### BRIEF:
Where a line in the records holds "cookie", count it once; return only the final number.

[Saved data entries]
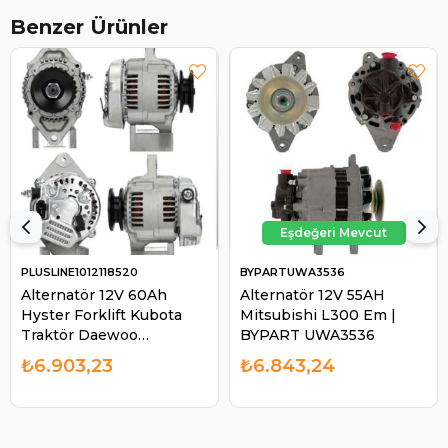
Benzer Ürünler
PLUSLINE1012118520
BYPARTUWA3536
Alternatör 12V 60Ah
Alternatör 12V 55AH
Hyster Forklift Kubota
Mitsubishi L300 Em |
Traktör Daewoo
BYPART UWA3536
Johndeere 1565 Massey
₺6.903,23
₺6.843,24
Ferguson Agco | Pluslıne
1012118520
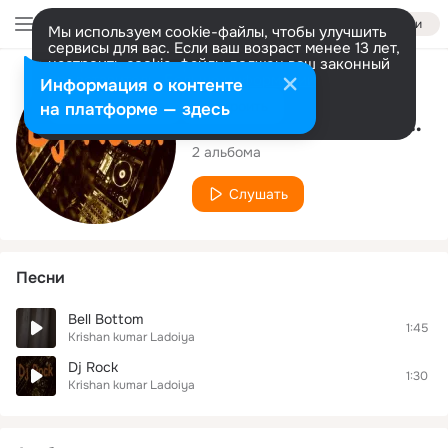
Войти
Мы используем cookie-файлы, чтобы улучшить
сервисы для вас. Если ваш возраст менее 13 лет,
настроить cookie-файлы должен ваш законный
представитель.
Больше информации
Исполнитель
Информация о контенте
Разрешить все
Настроить
на платформе — здесь
Krishan kumar Ladoiya
2 альбома
Слушать
Песни
Bell Bottom
1:45
Krishan kumar Ladoiya
Dj Rock
1:30
Krishan kumar Ladoiya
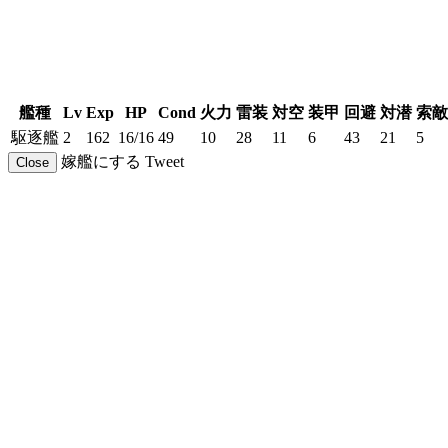
艦種
Lv
Exp
HP
Cond
火力
雷装
対空
装甲
回避
対潜
索敵
駆逐艦
2
162
16/16
49
10
28
11
6
43
21
5
嫁艦にする
Tweet
Close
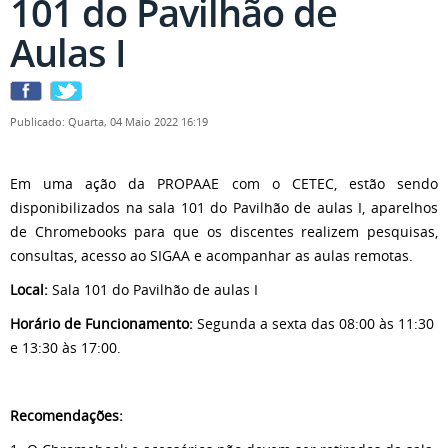
101 do Pavilhão de
Aulas I
Publicado: Quarta, 04 Maio 2022 16:19
Em uma ação da PROPAAE com o CETEC, estão sendo
disponibilizados na sala 101 do Pavilhão de aulas I, aparelhos
de Chromebooks para que os discentes realizem pesquisas,
consultas, acesso ao SIGAA e acompanhar as aulas remotas.
Local:
Sala 101 do Pavilhão de aulas I
Horário de Funcionamento:
Segunda a sexta das 08:00 às 11:30
e 13:30 às 17:00.
Recomendações:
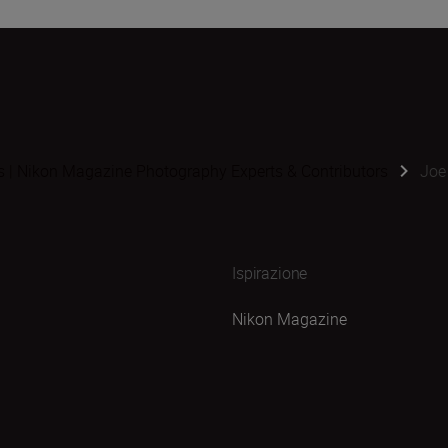
s | Nikon Magazine Photography Experts & Contributors
Joe
Ispirazione
Nikon Magazine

### ANSWER SPACE:
2